Activity.
What you return must match the records below exactly, apart from the omitted pictures.

Records Start Marker

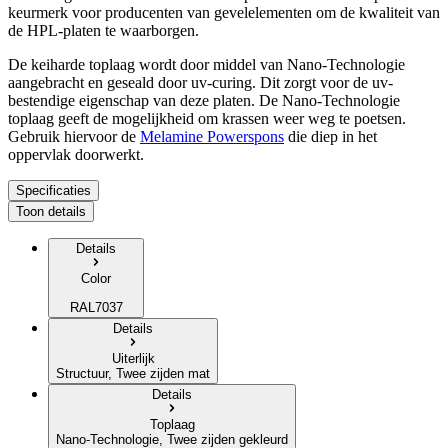
keurmerk voor producenten van gevelelementen om de kwaliteit van
de HPL-platen te waarborgen.
De keiharde toplaag wordt door middel van Nano-Technologie
aangebracht en geseald door uv-curing. Dit zorgt voor de uv-
bestendige eigenschap van deze platen. De Nano-Technologie
toplaag geeft de mogelijkheid om krassen weer weg te poetsen.
Gebruik hiervoor de
Melamine Powerspons
die diep in het
oppervlak doorwerkt.
Specificaties
Toon details
Details
Color
RAL7037
Details
Uiterlijk
Structuur, Twee zijden mat
Details
Toplaag
Nano-Technologie, Twee zijden gekleurd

Records End Marker

Result below.
keurmerk voor producenten van gevelelementen om de kwaliteit van
de HPL-platen te waarborgen.
De keiharde toplaag wordt door middel van Nano-Technologie
aangebracht en geseald door uv-curing. Dit zorgt voor de uv-
bestendige eigenschap van deze platen. De Nano-Technologie
toplaag geeft de mogelijkheid om krassen weer weg te poetsen.
Gebruik hiervoor de
Melamine Powerspons
die diep in het
oppervlak doorwerkt.
Specificaties
Toon details
Details
Color
RAL7037
Details
Uiterlijk
Structuur, Twee zijden mat
Details
Toplaag
Nano-Technologie, Twee zijden gekleurd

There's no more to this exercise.